[Records drawn from a dataset]
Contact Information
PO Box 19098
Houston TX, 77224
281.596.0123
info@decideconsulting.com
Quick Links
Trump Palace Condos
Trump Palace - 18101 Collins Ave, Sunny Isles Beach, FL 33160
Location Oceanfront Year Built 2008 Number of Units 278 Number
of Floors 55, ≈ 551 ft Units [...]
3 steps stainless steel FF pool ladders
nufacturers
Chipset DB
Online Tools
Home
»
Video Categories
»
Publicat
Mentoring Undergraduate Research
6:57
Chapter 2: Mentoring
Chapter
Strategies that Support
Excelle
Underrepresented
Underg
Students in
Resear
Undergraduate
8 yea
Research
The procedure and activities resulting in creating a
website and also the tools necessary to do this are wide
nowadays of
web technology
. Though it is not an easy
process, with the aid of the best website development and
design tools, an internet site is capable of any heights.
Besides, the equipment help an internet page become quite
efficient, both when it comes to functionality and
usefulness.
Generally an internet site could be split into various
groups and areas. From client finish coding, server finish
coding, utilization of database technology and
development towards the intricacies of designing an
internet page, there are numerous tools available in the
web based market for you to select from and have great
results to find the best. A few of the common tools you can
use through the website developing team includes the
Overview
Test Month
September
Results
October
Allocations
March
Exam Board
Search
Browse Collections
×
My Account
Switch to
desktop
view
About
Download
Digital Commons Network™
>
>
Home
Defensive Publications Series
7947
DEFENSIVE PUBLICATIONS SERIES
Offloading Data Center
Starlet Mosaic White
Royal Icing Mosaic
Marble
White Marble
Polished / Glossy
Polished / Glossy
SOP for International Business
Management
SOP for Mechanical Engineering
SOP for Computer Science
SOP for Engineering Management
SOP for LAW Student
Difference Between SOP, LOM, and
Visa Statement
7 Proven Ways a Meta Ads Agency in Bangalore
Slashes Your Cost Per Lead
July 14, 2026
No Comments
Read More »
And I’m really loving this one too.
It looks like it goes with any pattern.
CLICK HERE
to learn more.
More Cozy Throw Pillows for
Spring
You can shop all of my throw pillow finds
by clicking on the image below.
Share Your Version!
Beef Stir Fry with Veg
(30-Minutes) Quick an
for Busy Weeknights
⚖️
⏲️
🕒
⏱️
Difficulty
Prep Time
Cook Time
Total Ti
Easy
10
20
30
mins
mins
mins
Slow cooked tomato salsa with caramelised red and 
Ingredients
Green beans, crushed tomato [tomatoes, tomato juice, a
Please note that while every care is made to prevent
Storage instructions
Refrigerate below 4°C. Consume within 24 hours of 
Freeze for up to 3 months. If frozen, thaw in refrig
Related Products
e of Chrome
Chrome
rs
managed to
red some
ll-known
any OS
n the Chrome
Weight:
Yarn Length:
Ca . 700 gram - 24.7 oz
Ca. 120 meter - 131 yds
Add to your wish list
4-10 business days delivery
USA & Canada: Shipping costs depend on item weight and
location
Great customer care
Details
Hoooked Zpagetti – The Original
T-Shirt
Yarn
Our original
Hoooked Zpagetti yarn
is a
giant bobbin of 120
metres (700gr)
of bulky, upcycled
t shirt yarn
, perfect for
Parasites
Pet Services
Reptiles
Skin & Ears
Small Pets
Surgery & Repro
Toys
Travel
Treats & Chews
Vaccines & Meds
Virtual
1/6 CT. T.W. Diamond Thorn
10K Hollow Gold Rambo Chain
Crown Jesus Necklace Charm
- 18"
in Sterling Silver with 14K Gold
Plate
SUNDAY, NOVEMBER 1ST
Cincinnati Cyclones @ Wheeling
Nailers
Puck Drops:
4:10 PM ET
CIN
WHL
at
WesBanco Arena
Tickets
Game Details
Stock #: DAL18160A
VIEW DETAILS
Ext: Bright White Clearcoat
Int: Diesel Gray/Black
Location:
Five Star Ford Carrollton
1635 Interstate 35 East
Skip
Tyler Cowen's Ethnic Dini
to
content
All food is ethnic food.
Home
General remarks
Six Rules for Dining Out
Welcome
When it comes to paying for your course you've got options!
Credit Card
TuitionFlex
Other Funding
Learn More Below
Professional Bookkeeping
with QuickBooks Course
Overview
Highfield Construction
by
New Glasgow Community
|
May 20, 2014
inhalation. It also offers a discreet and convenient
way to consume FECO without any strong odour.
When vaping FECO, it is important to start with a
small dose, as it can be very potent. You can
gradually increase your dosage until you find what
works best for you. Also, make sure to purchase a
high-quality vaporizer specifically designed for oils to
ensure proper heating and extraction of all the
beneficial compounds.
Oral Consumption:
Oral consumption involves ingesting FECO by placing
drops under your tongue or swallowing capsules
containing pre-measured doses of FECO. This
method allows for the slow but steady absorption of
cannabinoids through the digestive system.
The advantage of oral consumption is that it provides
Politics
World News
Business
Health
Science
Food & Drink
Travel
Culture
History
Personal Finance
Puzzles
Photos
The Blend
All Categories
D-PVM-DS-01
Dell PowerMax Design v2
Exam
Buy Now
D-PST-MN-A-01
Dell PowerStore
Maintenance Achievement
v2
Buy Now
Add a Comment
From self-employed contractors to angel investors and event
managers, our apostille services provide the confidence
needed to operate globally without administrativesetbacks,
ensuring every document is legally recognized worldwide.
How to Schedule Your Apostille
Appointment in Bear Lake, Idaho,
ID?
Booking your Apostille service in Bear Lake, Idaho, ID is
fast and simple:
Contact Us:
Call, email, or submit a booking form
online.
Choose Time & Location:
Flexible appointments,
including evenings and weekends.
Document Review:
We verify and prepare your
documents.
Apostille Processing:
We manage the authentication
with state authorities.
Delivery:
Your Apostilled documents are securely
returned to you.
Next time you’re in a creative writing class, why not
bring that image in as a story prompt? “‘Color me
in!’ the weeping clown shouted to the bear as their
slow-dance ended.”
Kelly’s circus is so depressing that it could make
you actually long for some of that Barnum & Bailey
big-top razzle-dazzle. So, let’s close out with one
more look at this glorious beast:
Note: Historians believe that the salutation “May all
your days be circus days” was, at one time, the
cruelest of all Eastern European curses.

ABOUT THIS EXERCISE:
Wherever the line holding "Students in" falls in the entries above, copy exactly from it through the line holding "Generally an internet", inclusive, and add nothing.

EXERCISE SOLUTION:
Students in
Resear
Undergraduate
8 yea
Research
The procedure and activities resulting in creating a
website and also the tools necessary to do this are wide
nowadays of
web technology
. Though it is not an easy
process, with the aid of the best website development and
design tools, an internet site is capable of any heights.
Besides, the equipment help an internet page become quite
efficient, both when it comes to functionality and
usefulness.
Generally an internet site could be split into various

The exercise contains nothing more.